For too long, environmentalism in climate action has been a place where not all individuals have felt welcome or a sense of belonging. When communities are faced with extreme food and housing insecurity, among other pressing social issues, being able to take a step back and examine the climate crisis may seem like a privileged opportunity. But if we wish to save our shared home, we need to address this inequity.

Recognizing Climate Inequity

Growing up in Nebraska, a state with little racial diversity where less than 6% of the population is black, I had very little insight into the issues that were impacting many of our brothers and sisters across the United States. It wasn’t until I started responding to natural disasters that I saw how marginalized communities were bearing the brunt of climate-related issues.

The truth of the matter is federal and state programs have not always had black interests in mind. The repercussions of pervasive redlining and racially-based economic regulations continue to trickle down and further exacerbate hindrances black families are facing as the global temperature rises and weather intensifies.

For instance, a 2018 study conducted by Rice University and the University of Pittsburgh shows that minorities often experience a wealth decrease after a natural disaster while their white neighbors receive a surplus in federal financial assistance. This means that while white, well-endowed subdivisions find themselves bouncing back quickly, lower-income communities of color are left struggling with profound infrastructure issues, expensive insurance policies, and little money to help them recover.

Marcus Coleman and his team, however, are working to close this gap.

Coleman is the Director of the Center for Faith-Based and Neighborhood Partnerships at the Department of Homeland Security and FEMA. Speaking with Marcus about climate equity for Black History Month, he emphasized the importance of elevating black voices in order to properly respond to their challenges.

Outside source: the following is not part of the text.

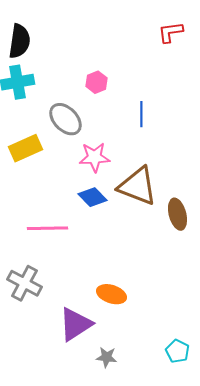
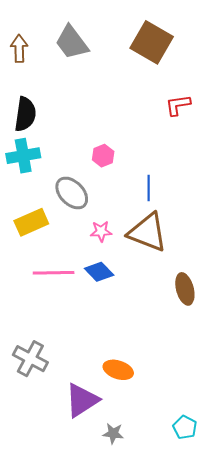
pink star: (94, 157) -> (101, 231), size x0.7
brown triangle: (137, 186) -> (148, 232), moved
pink line: (47, 228) -> (54, 273), moved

“I think a lot of lessons were learned from Katrina — one of those being we needed to really strengthen our coordination, collaboration, communication, and cooperation with faith and community groups before, during, and after disasters,” Coleman said. “Many people may not know that FEMA has a civil rights division that’s committed to identifying and providing recommendations to address perceived and experienced violations of civil rights, and to really be thoughtful about how we can be more equitable in our support and work of disaster survivors.”

Although it certainly helps, distributing more money or working hands to help reconstruct and rebuild the homes of black community members won’t address the causes of these repetitive damages. Overcoming these challenges requires us to look at the intersectionality of these hurdles in order to entirely remove them, not just jump over them.

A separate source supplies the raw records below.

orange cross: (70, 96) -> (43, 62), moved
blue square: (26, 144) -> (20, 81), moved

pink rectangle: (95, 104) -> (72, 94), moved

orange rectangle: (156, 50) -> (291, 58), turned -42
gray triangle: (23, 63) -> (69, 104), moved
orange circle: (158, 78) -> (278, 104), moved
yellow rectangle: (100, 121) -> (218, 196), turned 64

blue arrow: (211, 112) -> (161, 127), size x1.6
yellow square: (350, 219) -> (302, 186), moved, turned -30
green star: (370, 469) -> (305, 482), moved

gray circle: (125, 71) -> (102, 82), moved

To start, we can heed Director Coleman’s advice and open an honest and accessible forum for underserved populations where they can divulge how climate change is truly affecting them. 

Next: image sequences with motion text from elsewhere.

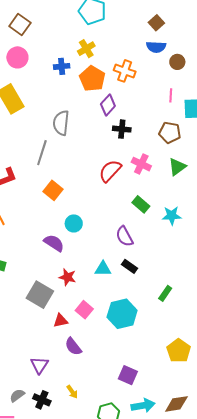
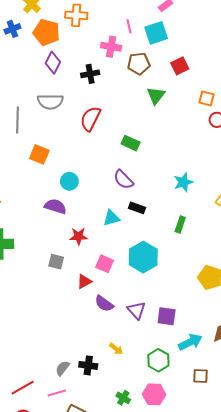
purple diamond: (108, 105) -> (53, 63), moved
gray semicircle: (61, 123) -> (50, 102), moved, turned -80
pink cross: (141, 164) -> (111, 47), moved
cyan star: (172, 216) -> (183, 182), moved
gray square: (40, 295) -> (56, 262), size x0.6
purple triangle: (39, 365) -> (136, 310), moved

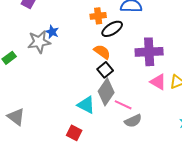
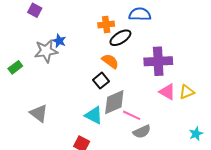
black square: (105, 70) -> (101, 81), moved
gray diamond: (106, 92) -> (114, 102), turned 32
gray triangle: (16, 117) -> (39, 113), moved

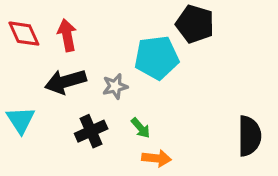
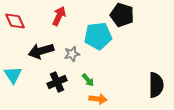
red arrow: (67, 35) -> (59, 16), moved, turned 36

“My posture for my office and our posture as an agency is to listen, to learn, and to share,” Coleman said. “We want to listen to the needs and concerns and the great things that are already happening and amplify those. We want to learn how we bring things to a necessary scale, understanding that things that work in one community may need some major adjustments in another. And most importantly, we want to share the opportunities to engage with us as an agency through partnerships and opportunities to inform decisions where possible.”

The climate conversation is currently spearheaded by youth advocates, generous philanthropists, and environmental leaders — but a considerable number of these individuals come from a comfortable economic and social background that grants them the time and energy to push for a healthier environment. Meanwhile, for a substantial portion of the black population, time and energy are devoted to surviving on a day-to-day basis. The U.S. Census Bureau found that in 2019, the poverty rate among the black population was 18.8 percent, and while blacks represented 13.2 percent of the total U.S. population, 23.8 percent of the poverty population was comprised of black communities.

We cannot expect to work together to solve the climate crisis if many of our neighbors find environmentalism to be a luxury, because ultimately, the deterrents they’re facing also hurt all of us.

Quote from Director Coleman

Adding Black Voices to Climate Discourses

One meaningful part of celebrating Black History Month is finding ways to uplift the community to prevent such crises from continuing. Each and every one of us can read an article, take time to dive further into ongoing concerns, or simply reach out to our black neighbors and listen to what troubles them the most.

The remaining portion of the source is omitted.